In my novel, ‘Carrots and Jaffas’ I create a titian-haired woman with freckled, sinewy legs who lives by the Hudson in Riverdale, New York. She runs like the wind and never tires. She is good to her brother.

 

She’ll turn sixty-six this may thirteenth.

Twenty Swear Words

I celebrated my 67th birthday recently. By the age of 67 my vocabulary should be just about complete: now that I’ve reached the age of forgetting, I’m not likely to remember new words.

But my eldest grandson believes otherwise. His present to me was a list of words that Shakespeare coined. He thought I’d appreciate them. He tells me they are swear words.

I drove that 10-year old and his seven-year old twin brothers to school today. In a chorus of loving name calling that began with the familiar “Captain Big Nose” they quickly turned literary.

“You Huge Hill of Flesh!” was something to contemplate.

“You Huge Bombard of Sack!” had me looking down to my lap.

“You Swollen Parcel of Dropsies!” was pleasingly clinical and accurate. My calcium channel blocker does in fact cause me some fluid retention.

“You Prince of Wales!” puzzled me. Surely no insult, unless we are supposed to hear Prince of Whales – the prince being the Sperm Whale – and the ejaculation some sort of perverse tribute. As I frowned in contemplation of the words of the Bard, the three kids were helpless with hilarity. This epithet somehow became me. The more they chanted “Prince of Wales” the funnier it became and the more we all four enjoyed it.
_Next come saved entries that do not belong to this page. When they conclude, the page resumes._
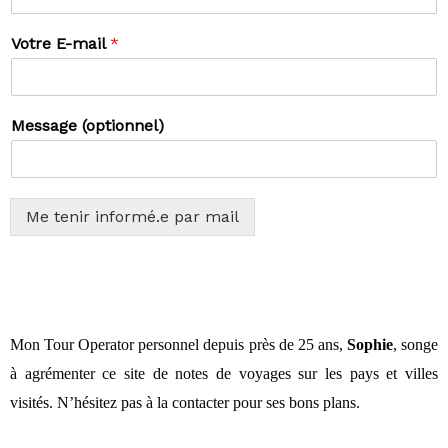
Votre E-mail
*
Message (optionnel)
Me tenir informé.e par mail
Mon Tour Operator personnel depuis près de 25 ans,
Sophie
, songe
à agrémenter ce site de notes de voyages sur les pays et villes
visités. N’hésitez pas à la contacter pour ses bons plans.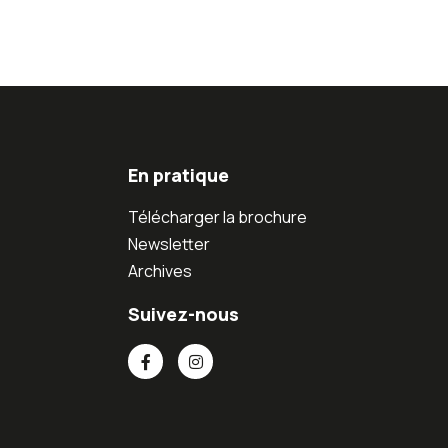
En pratique
Télécharger la brochure
Newsletter
Archives
Suivez-nous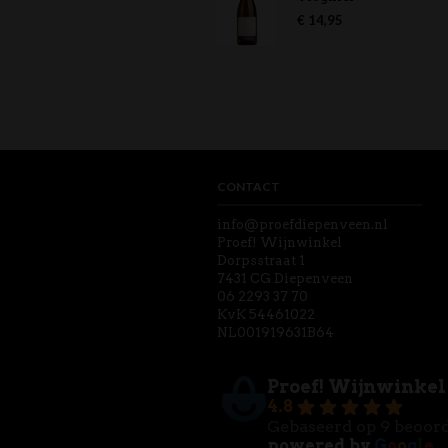
€
14,95
CONTACT
info@proefdiepenveen.nl
Proef! Wijnwinkel
Dorpsstraat 1
7431 CG Diepenveen
06 2293 37 70
KvK 54461022
NL001919631B64
Proef! Wijnwinkel
4.8
Gebaseerd op 9 beoor
powered by
G
o
o
g
l
e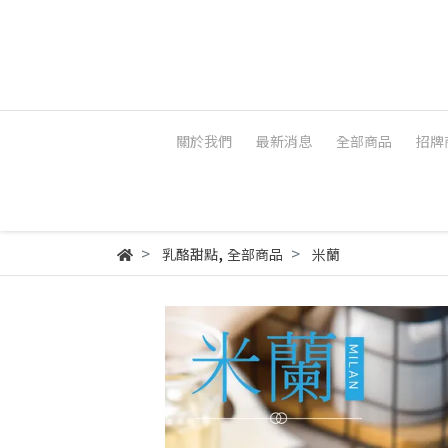
關於我們
最新消息
全部商品
招牌
,
乳酪甜點
全部商品
米蘭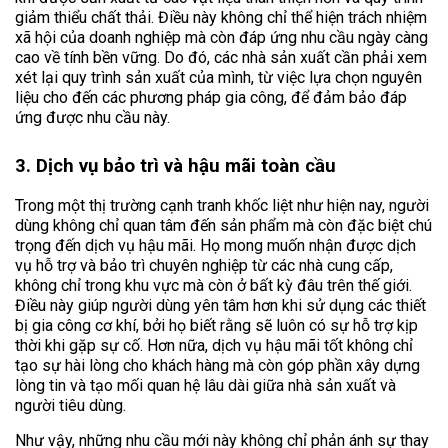
giảm thiểu chất thải. Điều này không chỉ thể hiện trách nhiệm
xã hội của doanh nghiệp mà còn đáp ứng nhu cầu ngày càng
cao về tính bền vững. Do đó, các nhà sản xuất cần phải xem
xét lại quy trình sản xuất của mình, từ việc lựa chọn nguyên
liệu cho đến các phương pháp gia công, để đảm bảo đáp
ứng được nhu cầu này.
3. Dịch vụ bảo trì và hậu mãi toàn cầu
Trong một thị trường cạnh tranh khốc liệt như hiện nay, người
dùng không chỉ quan tâm đến sản phẩm mà còn đặc biệt chú
trọng đến dịch vụ hậu mãi. Họ mong muốn nhận được dịch
vụ hỗ trợ và bảo trì chuyên nghiệp từ các nhà cung cấp,
không chỉ trong khu vực mà còn ở bất kỳ đâu trên thế giới.
Điều này giúp người dùng yên tâm hơn khi sử dụng các thiết
bị gia công cơ khí, bởi họ biết rằng sẽ luôn có sự hỗ trợ kịp
thời khi gặp sự cố. Hơn nữa, dịch vụ hậu mãi tốt không chỉ
tạo sự hài lòng cho khách hàng mà còn góp phần xây dựng
lòng tin và tạo mối quan hệ lâu dài giữa nhà sản xuất và
người tiêu dùng.
Như vậy, những nhu cầu mới này không chỉ phản ánh sự thay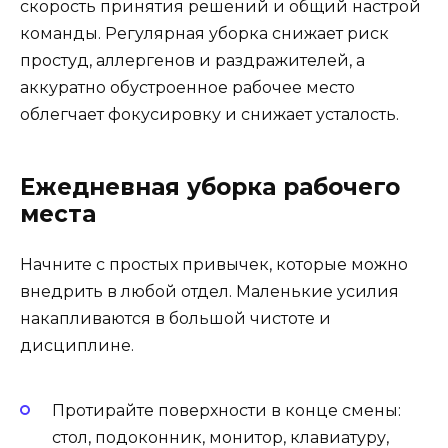
скорость принятия решений и общий настрой
команды. Регулярная уборка снижает риск
простуд, аллергенов и раздражителей, а
аккуратно обустроенное рабочее место
облегчает фокусировку и снижает усталость.
Ежедневная уборка рабочего
места
Начните с простых привычек, которые можно
внедрить в любой отдел. Маленькие усилия
накапливаются в большой чистоте и
дисциплине.
Протирайте поверхности в конце смены:
стол, подоконник, монитор, клавиатуру,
Eventually the ten-year old Shakespeare scholar moved on to “You Bull’s Pizzle!” He realized from my facial expression that this was a winner. Once they learned that the pizzle was the phallus of a farmyard animal (famous as the projectile with which Jude woos Arabella in the Hardy novel) they wouldn’t let it go.

I was a Bull’s Pizzle all the way to school.

As they dismounted from the car in high good spirits, they added “You Foot-Licker!”

I farewelled each with a kiss and “You Vile Standing Tuck!” – the last word from Captain Big Nose.